Road Hogs
- Front cover of Road Hogs role-playing game sourcebook
- Author: Erick Wujcik, Kevin Siembieda
- Illustrator: Walter Storozuk, Brent Carpenter, Kevin Siembieda
- Cover artist: Kevin Eastman
- Language: English
- Series: After the Bomb RPG
- Genre: Post-apocalyptic science fiction
- Publisher: Palladium Books
- Publication date: October 1986
- Publication place: United States
- Media type: Print (paperback)
- Pages: 48
- ISBN: 978-0-916211-20-2
- Preceded by: After the Bomb (1st edition)
- Followed by: Mutants Down Under

= Road Hogs =

Road Hogs is the second supplement to the After the Bomb setting of the Teenage Mutant Ninja Turtles & Other Strangeness role-playing game. It was published by Palladium Books in October 1986 and uses the Palladium Megaversal system.

==Publication history==
Road Hogs was written by Erick Wujcik, and was published by Palladium Books in 1987 as a 48-page book.

==Content==
Road Hogs is an After the Bomb! supplement describing the postholocaust West Coast, including maps, new character rules, new animals, equipment and skills. The book focuses on vehicle combat, with a scenario and a comics story.

== Setting ==
The storyline of After the Bomb introduced a post-nuclear warfare setting centered around the eastern United States, where most of the area is populated by mutated animals that form the predominant societies, as opposed to the setting of Teenage Mutant Ninja Turtles & Other Strangeness where mutants live on the fringes of contemporary human society. Road Hogs expands that setting to include the western United States, which is largely controlled by vicious gangs of mutants in heavily modified vehicles, scavenging for their existence. It is reminiscent of the movie The Road Warrior.

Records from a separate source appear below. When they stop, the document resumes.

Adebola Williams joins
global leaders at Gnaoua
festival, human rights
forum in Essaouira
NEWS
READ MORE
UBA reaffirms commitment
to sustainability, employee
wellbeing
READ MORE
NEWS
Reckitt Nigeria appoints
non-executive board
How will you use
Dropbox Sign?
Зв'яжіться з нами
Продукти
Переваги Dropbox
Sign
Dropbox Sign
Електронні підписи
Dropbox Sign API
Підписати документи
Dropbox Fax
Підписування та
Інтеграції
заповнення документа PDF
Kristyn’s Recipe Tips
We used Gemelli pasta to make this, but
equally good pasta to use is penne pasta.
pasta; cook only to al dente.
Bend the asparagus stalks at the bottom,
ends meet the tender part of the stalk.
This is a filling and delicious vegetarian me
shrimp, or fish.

The book outlines many new rules for the operation of vehicles and acquisition of resources in a bleak wasteland setting, as well as several adventure scenarios. These include road maps of Southern and Central California that indicate where the various factions and gangs occupying the region are located. Most of the civilized mutants and humans are located in what was previously known as Sacramento, California.

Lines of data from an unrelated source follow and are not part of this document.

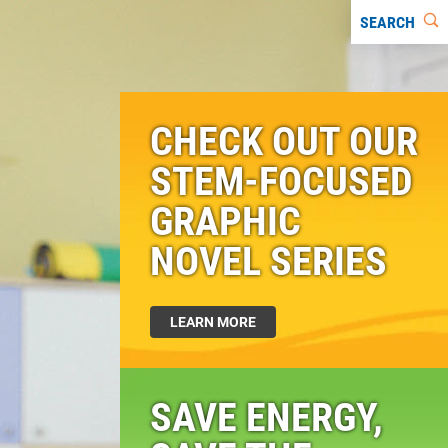
SEARCH
CHECK OUT OUR
STEM-FOCUSED
GRAPHIC
NOVEL SERIES
LEARN MORE
SAVE ENERGY,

A short story was included with the book to give feel of environment the supplement provided. It involves the tale of an ancient, slightly senile turtle martial-arts master who wields a pair of sais, hinting that this character may in fact be Raphael. He also mistakes one of his students for "Mike". This suggests that he was one of the original Teenage Mutant Ninja Turtles.

The book is also noted for its original artwork by Teenage Mutant Ninja Turtles co-creator Kevin Eastman, which has not been reproduced in other books from Palladium.